Gilligan hat in irgendeinem Interview gesagt, dass er die Serie für mehrere Staffeln entwickelt hat, ich glaube 3 oder 4 sollen es werden. Von daher wird da schon noch einiges kommen. Und wie gesagt: Ich kritisiere Gilligan erst, wenn das Serienfinale durch ist und ich nicht zufrieden bin.

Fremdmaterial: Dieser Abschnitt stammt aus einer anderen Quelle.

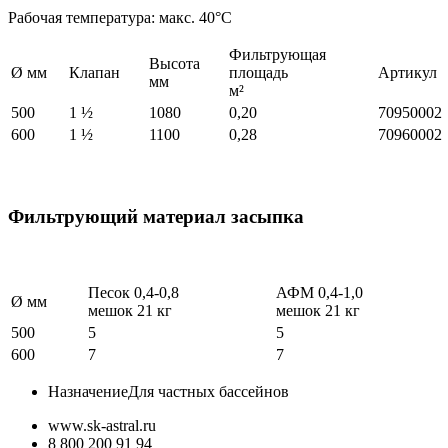
Рабочая температура: макс. 40°C
Фильтрующая
Высота
Ø мм
Клапан
площадь
Артикул
мм
м²
500
1 ½
1080
0,20
70950002
600
1 ½
1100
0,28
70960002
Фильтрующий материал засыпка
Песок 0,4-0,8
АФМ 0,4-1,0
Ø мм
мешок 21 кг
мешок 21 кг
500
5
5
600
7
7
Назначение
Для частных бассейнов
www.sk-astral.ru
8 800 200 91 94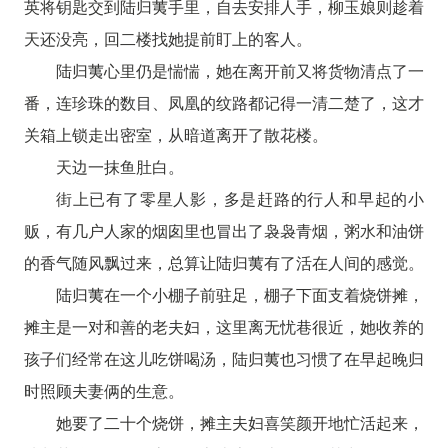
英将钥匙交到陆归荑手里，自去安排人手，柳玉娘则趁着
天还没亮，回二楼找她提前盯上的客人。
陆归荑心里仍是惴惴，她在离开前又将货物清点了一
番，连珍珠的数目、凤凰的纹路都记得一清二楚了，这才
关箱上锁走出密室，从暗道离开了散花楼。
天边一抹鱼肚白。
街上已有了零星人影，多是赶路的行人和早起的小
贩，有几户人家的烟囱里也冒出了袅袅青烟，粥水和油饼
的香气随风飘过来，总算让陆归荑有了活在人间的感觉。
陆归荑在一个小棚子前驻足，棚子下面支着烧饼摊，
摊主是一对和善的老夫妇，这里离无忧巷很近，她收养的
孩子们经常在这儿吃饼喝汤，陆归荑也习惯了在早起晚归
时照顾夫妻俩的生意。
她要了二十个烧饼，摊主夫妇喜笑颜开地忙活起来，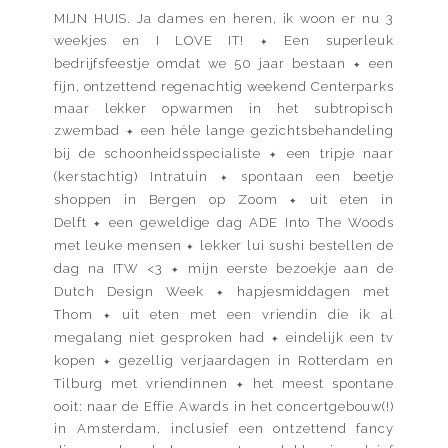
MIJN HUIS. Ja dames en heren, ik woon er nu 3
weekjes en I LOVE IT!
Een superleuk
✦
bedrijfsfeestje omdat we 50 jaar bestaan
een
✦
fijn, ontzettend regenachtig weekend Centerparks
maar lekker opwarmen in het subtropisch
zwembad
een héle lange gezichtsbehandeling
✦
bij de schoonheidsspecialiste
een tripje naar
✦
(kerstachtig) Intratuin
spontaan een beetje
✦
shoppen in Bergen op Zoom
uit eten in
✦
Delft
een geweldige dag ADE Into The Woods
✦
met leuke mensen
lekker lui sushi bestellen de
✦
dag na ITW <3
mijn eerste bezoekje aan de
✦
Dutch Design Week
hapjesmiddagen met
✦
Thom
uit eten met een vriendin die ik al
✦
megalang niet gesproken had
eindelijk een tv
✦
kopen
gezellig verjaardagen in Rotterdam en
✦
Tilburg met vriendinnen
het meest spontane
✦
ooit: naar de Effie Awards in het concertgebouw(!)
in Amsterdam, inclusief een ontzettend fancy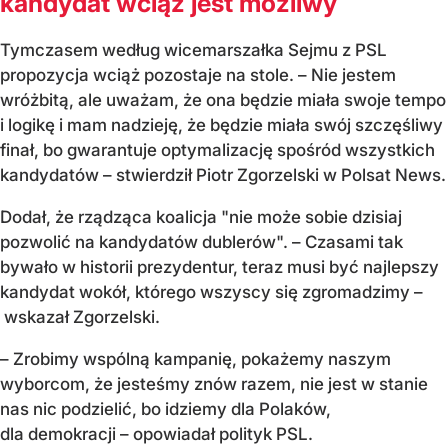
kandydat wciąż jest możliwy
Tymczasem według wicemarszałka Sejmu z PSL
propozycja wciąż pozostaje na stole. – Nie jestem
wróżbitą, ale uważam, że ona będzie miała swoje tempo
i logikę i mam nadzieję, że będzie miała swój szczęśliwy
finał, bo gwarantuje optymalizację spośród wszystkich
kandydatów – stwierdził Piotr Zgorzelski w Polsat News.
Dodał, że rządząca koalicja "nie może sobie dzisiaj
pozwolić na kandydatów dublerów". – Czasami tak
bywało w historii prezydentur, teraz musi być najlepszy
kandydat wokół, którego wszyscy się zgromadzimy –
wskazał Zgorzelski.
– Zrobimy wspólną kampanię, pokażemy naszym
wyborcom, że jesteśmy znów razem, nie jest w stanie
nas nic podzielić, bo idziemy dla Polaków,
dla demokracji – opowiadał polityk PSL.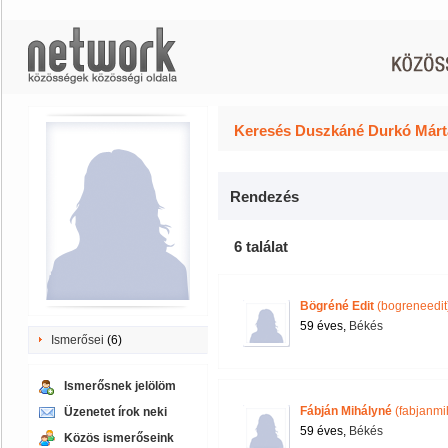
Keresés Duszkáné Durkó Márta
Rendezés
6 találat
Bögréné Edit
(bogreneedit
59 éves,
Békés
Ismerősei
(6)
Ismerősnek jelölöm
Fábján Mihályné
(fabjanmi
Üzenetet írok neki
59 éves,
Békés
Közös ismerőseink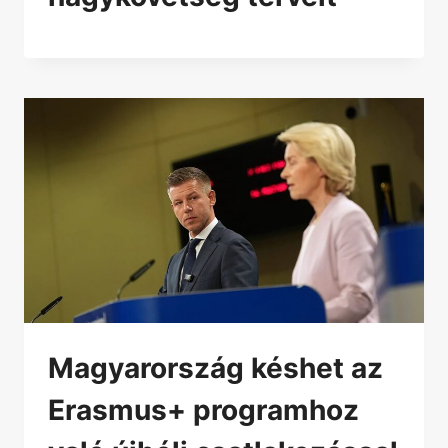
Magyarország késhet az
Erasmus+ programhoz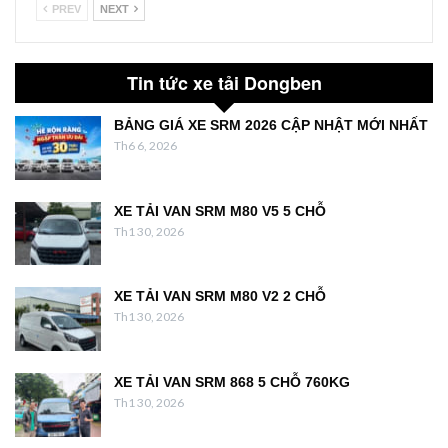
PREV
NEXT
Tin tức xe tải Dongben
BẢNG GIÁ XE SRM 2026 CẬP NHẬT MỚI NHẤT
Th6 6, 2026
XE TẢI VAN SRM M80 V5 5 CHỖ
Th1 30, 2026
XE TẢI VAN SRM M80 V2 2 CHỖ
Th1 30, 2026
XE TẢI VAN SRM 868 5 CHỖ 760KG
Th1 30, 2026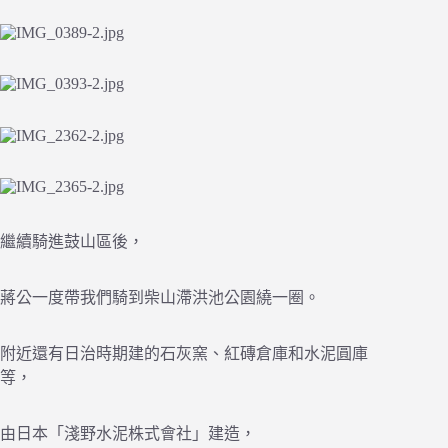
繼續騎進鼓山區後，
蔣公一度帶我們騎到柴山滯洪池公園繞一圈。
附近還有日治時期建的石灰窯、紅磚倉庫和水泥圓庫
等，
由日本「淺野水泥株式會社」建造，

Meinst du mit Liebe den Moment, in dem Carol die Lebensform wieder in ihrer Nähe haben will? Das fand ich recht nachvollziehbar, da soziale Isolation für einen längeren Zeitraum schon extrem hart ist, vor allem, wenn man es nicht gewohnt ist.
Das Erzähltempo ist schon mörderisch langsam, dennoch fängt es gerade so halt auch die Stimmung extrem gut ein. Letztlich liegt viel natürlich auch einfach an Rhea Seehorn.
Für die breite Masse wird die Serie wohl nichts.
Ed: natürlich gedrexxt vom Gilligan Fanboy
+1 @nior Stranger Things bin ich dagegen tatsächlich auch schon (ich meine) irgendwann in S03 ausgestiegen. Am Anfang war allein das 90er Setting cool, aber letztlich fand ich das da schon alles sehr repetitiv.
Ich finde die Serie schon gut und bin auch Gilligan Fanboy und großer Fan von eigenem Tempo, aber irgendwie springt der Funke nicht so über. Es bleibt die ganze Zeit das Gefühl, dass da viel mehr drin war. Mir hat es deutlich besser gefallen als meiner Frau, aber auch die filmische Exzellenz, die Gilligan ja sonst hat, kam nur vereinzelt zum Vorschein.
Die KI Analogie haben wir auch gezogen, das ist ja wirklichunerträglich, wie positiv alle immer sind. Was mir wahrscheinlich fehlt, ist mehr von den „Aliens“ zu sehen, das ist einfach viel zu vage. Die haben ja anscheinend einen Weg gefunden, Menschen ganz einfach joinen zu lassen. Der Weg über 9 Folgen bleibt aber komplett verborgen, obwohl die Serie genau damit anfängt, wie sich der Virus verbreitet.
Der Paraguayer ist mir auch etwas überzeichnet, den Franzosen fand ich top. Dass die anderen “normalen” Menschen quasi komplett ignoriert werden, fand ich auch etwas schade. Dann, dass Carol zwar auf einen Schlag Hunderttausende Menschen aus Versehen getötet hat und es ja beim Virusstart eigentlich ein unglaubliches Chaos gegeben haben muss, wird nur erzählt und maximal angedeutet.
Da wäre noch so viel mehr drin gewesen. Jetzt wartet man wahrscheinlich 2 Jahre lang auf eine Fortsetzung.